» **EXERCISE DIRECTIONS**
Only a number is wanted: how many lines in the listing contain the word "right"?

» **AVAILABLE DATA**
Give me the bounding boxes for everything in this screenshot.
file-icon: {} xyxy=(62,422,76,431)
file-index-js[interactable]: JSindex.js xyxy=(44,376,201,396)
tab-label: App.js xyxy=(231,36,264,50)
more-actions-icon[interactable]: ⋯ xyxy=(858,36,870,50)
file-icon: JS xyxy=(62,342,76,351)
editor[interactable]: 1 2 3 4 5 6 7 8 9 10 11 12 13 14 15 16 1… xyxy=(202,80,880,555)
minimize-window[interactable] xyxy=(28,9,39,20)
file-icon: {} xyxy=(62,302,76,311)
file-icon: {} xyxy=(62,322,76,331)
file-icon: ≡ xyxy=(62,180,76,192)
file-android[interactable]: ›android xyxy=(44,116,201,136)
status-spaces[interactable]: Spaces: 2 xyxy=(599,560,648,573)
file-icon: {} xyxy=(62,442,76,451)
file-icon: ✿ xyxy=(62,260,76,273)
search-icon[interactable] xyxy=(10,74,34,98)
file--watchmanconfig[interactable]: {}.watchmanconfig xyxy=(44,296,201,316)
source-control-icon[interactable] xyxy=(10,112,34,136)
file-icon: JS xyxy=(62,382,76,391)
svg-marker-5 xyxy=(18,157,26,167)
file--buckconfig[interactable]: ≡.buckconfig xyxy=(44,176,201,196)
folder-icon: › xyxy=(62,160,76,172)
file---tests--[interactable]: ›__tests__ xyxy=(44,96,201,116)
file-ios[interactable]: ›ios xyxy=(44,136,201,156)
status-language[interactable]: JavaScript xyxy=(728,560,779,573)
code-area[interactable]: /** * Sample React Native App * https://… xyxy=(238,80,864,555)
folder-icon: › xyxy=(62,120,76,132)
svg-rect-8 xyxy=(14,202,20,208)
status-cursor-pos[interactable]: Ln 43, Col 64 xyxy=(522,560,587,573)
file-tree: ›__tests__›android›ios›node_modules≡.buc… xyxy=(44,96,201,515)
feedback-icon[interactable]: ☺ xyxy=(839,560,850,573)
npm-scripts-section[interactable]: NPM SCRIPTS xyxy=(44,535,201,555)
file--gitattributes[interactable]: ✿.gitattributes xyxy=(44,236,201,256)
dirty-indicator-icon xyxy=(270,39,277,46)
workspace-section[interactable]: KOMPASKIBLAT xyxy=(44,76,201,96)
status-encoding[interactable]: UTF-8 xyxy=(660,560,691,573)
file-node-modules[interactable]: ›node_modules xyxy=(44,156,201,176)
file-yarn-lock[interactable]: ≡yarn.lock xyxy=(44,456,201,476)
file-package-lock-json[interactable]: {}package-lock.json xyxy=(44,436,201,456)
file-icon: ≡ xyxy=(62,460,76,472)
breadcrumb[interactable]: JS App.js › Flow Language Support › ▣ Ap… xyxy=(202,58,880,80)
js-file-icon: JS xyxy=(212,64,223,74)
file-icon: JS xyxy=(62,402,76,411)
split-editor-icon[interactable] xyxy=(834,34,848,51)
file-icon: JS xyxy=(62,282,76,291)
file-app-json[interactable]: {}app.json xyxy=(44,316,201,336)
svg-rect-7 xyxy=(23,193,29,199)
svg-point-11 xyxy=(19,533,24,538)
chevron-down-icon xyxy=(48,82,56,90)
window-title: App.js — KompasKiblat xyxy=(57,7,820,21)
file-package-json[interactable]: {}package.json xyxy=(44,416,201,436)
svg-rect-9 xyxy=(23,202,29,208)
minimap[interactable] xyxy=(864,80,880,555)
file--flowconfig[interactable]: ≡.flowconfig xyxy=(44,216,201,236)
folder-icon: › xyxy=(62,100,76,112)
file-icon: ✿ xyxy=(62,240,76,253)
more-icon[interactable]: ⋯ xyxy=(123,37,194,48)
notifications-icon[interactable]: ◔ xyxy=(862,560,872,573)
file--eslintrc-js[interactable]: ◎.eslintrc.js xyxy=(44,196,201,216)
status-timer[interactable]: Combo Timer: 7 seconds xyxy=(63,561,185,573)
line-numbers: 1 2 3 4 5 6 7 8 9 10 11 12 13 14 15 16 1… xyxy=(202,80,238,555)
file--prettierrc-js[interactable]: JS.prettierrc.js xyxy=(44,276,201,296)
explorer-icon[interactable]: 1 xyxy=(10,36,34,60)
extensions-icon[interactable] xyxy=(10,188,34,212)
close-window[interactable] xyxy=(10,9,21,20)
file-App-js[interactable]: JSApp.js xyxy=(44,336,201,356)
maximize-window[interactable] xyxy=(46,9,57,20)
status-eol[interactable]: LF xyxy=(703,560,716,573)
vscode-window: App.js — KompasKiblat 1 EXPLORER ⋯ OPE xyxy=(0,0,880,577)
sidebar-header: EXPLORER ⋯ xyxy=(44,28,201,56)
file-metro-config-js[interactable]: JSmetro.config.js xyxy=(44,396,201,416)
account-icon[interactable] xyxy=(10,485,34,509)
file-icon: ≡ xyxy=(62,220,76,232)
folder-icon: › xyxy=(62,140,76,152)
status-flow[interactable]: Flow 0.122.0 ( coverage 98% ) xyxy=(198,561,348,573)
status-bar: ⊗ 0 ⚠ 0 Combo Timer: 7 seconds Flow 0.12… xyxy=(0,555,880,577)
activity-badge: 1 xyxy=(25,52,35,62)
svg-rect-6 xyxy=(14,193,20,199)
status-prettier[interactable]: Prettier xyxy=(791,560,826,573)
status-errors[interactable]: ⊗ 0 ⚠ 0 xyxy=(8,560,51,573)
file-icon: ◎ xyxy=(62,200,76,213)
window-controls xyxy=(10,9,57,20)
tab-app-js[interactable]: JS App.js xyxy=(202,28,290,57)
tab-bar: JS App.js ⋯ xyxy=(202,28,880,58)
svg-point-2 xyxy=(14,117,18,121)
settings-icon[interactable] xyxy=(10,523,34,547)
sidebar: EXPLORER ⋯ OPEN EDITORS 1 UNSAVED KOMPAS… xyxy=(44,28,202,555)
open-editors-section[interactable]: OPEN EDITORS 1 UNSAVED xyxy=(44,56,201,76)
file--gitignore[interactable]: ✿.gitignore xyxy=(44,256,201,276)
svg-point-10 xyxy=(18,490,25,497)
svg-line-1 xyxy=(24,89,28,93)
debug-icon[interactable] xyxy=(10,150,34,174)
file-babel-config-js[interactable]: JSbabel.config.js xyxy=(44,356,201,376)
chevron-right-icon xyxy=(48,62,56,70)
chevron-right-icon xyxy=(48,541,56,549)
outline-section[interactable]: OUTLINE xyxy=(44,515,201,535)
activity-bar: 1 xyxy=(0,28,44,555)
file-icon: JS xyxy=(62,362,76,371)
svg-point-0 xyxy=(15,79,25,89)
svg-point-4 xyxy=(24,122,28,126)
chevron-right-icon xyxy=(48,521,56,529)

* * *

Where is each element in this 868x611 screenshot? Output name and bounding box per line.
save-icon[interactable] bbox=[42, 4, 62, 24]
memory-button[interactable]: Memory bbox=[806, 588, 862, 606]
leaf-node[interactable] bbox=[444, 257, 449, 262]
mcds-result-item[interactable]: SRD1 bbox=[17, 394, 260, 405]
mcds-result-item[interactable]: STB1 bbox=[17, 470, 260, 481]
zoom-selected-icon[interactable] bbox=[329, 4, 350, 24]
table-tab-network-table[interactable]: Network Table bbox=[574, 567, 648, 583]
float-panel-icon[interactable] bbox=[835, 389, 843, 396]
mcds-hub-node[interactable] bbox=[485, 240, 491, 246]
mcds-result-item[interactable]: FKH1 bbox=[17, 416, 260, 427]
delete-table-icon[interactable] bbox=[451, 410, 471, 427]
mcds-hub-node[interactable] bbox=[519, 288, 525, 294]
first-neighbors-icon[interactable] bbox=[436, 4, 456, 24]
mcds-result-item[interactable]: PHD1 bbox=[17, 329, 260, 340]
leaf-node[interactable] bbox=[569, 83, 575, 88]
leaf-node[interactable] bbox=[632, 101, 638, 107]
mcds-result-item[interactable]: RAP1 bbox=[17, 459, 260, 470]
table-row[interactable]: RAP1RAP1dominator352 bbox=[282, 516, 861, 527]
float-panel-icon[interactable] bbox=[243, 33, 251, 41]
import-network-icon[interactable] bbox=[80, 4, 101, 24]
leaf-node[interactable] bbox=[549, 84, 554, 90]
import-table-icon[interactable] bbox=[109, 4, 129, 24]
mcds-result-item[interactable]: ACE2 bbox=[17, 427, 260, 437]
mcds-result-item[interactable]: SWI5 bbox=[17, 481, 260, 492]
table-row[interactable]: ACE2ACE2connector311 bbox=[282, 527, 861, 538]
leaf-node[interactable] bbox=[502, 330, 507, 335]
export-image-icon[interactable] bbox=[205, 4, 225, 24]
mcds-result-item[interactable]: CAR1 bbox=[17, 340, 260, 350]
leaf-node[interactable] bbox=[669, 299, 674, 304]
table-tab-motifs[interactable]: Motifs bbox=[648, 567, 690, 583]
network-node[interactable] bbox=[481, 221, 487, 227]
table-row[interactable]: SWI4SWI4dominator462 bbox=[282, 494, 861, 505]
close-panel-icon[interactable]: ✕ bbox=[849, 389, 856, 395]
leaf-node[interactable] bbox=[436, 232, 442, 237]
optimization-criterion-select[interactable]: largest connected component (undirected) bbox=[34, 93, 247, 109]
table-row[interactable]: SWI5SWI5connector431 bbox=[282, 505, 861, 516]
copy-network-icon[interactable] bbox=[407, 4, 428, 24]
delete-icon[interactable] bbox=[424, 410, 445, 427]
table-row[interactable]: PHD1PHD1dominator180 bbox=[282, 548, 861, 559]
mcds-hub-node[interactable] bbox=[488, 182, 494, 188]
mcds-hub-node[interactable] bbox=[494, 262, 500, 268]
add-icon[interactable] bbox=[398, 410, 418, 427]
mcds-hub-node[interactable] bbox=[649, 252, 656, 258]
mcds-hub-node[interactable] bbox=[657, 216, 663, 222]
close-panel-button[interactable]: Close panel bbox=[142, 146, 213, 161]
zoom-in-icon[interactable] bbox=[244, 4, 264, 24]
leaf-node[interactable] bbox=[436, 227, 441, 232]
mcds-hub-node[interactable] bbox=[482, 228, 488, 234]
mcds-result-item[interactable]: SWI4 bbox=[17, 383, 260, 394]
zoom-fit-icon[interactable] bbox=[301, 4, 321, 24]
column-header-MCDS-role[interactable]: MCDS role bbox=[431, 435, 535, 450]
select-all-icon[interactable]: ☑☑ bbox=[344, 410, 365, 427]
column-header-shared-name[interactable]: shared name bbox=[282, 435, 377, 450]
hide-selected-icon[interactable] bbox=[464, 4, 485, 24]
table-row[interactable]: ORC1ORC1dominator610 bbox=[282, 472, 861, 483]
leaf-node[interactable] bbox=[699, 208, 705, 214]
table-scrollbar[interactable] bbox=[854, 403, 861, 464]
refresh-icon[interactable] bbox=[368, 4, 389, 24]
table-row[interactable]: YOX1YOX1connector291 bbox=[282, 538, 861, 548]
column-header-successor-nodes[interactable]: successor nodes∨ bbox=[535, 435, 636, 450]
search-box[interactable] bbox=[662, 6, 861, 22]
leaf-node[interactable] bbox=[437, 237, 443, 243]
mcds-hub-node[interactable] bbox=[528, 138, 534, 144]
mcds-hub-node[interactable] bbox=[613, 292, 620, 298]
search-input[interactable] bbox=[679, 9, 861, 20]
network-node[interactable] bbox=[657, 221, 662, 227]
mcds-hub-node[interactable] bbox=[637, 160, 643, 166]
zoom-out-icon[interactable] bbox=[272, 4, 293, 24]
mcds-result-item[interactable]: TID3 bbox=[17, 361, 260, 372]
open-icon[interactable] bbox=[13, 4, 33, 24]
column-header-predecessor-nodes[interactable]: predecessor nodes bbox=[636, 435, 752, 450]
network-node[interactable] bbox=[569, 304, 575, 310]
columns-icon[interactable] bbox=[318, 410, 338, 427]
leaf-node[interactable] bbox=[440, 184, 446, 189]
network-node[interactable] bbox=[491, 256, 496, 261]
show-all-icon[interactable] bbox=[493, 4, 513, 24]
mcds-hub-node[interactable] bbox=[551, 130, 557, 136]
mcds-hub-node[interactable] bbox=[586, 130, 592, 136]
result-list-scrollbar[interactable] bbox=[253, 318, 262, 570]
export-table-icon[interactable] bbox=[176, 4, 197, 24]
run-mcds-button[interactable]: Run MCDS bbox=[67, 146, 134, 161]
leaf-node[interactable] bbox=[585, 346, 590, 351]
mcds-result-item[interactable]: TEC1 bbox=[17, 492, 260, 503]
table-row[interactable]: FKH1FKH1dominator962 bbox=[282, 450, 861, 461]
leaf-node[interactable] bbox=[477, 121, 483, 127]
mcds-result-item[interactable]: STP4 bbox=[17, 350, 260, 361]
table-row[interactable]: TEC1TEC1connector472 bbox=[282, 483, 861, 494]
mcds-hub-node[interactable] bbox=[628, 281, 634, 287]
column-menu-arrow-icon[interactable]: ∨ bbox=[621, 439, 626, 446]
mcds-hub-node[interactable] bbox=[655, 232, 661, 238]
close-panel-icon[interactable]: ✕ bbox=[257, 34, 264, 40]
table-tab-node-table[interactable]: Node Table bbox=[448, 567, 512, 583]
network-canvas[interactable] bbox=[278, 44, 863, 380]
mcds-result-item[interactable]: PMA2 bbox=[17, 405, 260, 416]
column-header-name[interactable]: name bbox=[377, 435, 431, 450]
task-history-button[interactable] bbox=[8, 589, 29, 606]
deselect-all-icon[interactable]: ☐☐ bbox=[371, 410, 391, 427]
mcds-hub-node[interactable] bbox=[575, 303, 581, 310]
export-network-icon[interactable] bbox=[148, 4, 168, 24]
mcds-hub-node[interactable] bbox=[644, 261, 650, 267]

» **ANSWER TO THIS TASK**
3